Each line from the one holding "List app elements" to the end of the listing below must be given again exactly as it appears.

########################################

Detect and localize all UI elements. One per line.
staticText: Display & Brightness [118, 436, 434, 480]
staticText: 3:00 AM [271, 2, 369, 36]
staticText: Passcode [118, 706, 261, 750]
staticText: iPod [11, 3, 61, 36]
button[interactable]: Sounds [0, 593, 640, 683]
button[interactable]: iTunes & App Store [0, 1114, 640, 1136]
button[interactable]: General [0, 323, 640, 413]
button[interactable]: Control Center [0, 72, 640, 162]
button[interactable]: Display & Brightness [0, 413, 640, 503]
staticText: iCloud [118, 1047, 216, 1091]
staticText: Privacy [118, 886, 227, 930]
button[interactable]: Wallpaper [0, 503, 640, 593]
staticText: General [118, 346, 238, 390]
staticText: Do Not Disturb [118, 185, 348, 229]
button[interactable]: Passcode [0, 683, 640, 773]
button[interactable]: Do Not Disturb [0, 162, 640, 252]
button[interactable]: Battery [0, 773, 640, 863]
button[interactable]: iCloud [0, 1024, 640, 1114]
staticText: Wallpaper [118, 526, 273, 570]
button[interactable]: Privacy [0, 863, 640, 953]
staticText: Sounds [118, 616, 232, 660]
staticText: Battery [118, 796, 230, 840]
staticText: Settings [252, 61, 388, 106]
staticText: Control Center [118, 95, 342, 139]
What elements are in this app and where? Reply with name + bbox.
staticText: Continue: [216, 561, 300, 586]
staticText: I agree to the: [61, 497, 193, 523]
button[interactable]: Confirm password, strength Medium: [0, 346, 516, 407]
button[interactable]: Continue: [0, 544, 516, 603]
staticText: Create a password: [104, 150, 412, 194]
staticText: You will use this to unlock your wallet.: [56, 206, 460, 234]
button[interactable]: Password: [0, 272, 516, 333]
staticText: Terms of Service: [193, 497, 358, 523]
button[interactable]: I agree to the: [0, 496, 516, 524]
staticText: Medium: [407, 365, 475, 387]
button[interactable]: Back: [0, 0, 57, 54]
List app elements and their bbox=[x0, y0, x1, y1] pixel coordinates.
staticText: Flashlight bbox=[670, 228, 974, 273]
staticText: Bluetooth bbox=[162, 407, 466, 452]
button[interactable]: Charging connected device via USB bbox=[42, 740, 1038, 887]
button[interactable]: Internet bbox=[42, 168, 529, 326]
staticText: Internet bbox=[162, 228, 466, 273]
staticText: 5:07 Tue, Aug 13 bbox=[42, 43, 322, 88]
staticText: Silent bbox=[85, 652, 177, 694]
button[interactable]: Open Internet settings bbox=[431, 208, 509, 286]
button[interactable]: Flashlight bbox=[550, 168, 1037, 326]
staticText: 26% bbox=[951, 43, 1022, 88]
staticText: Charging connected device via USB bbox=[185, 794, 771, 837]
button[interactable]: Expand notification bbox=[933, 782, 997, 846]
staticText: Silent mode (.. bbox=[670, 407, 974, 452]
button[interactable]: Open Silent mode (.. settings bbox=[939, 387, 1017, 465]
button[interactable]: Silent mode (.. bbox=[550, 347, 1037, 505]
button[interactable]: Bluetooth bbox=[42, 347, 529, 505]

########################################

◆ Answer space:
List app elements and their bbox=[x0, y0, x1, y1] pixel coordinates.
staticText: Flashlight bbox=[670, 228, 974, 273]
staticText: Bluetooth bbox=[162, 407, 466, 452]
button[interactable]: Charging connected device via USB bbox=[42, 740, 1038, 887]
button[interactable]: Internet bbox=[42, 168, 529, 326]
staticText: Internet bbox=[162, 228, 466, 273]
staticText: 5:07 Tue, Aug 13 bbox=[42, 43, 322, 88]
staticText: Silent bbox=[85, 652, 177, 694]
button[interactable]: Open Internet settings bbox=[431, 208, 509, 286]
button[interactable]: Flashlight bbox=[550, 168, 1037, 326]
staticText: 26% bbox=[951, 43, 1022, 88]
staticText: Charging connected device via USB bbox=[185, 794, 771, 837]
button[interactable]: Expand notification bbox=[933, 782, 997, 846]
staticText: Silent mode (.. bbox=[670, 407, 974, 452]
button[interactable]: Open Silent mode (.. settings bbox=[939, 387, 1017, 465]
button[interactable]: Silent mode (.. bbox=[550, 347, 1037, 505]
button[interactable]: Bluetooth bbox=[42, 347, 529, 505]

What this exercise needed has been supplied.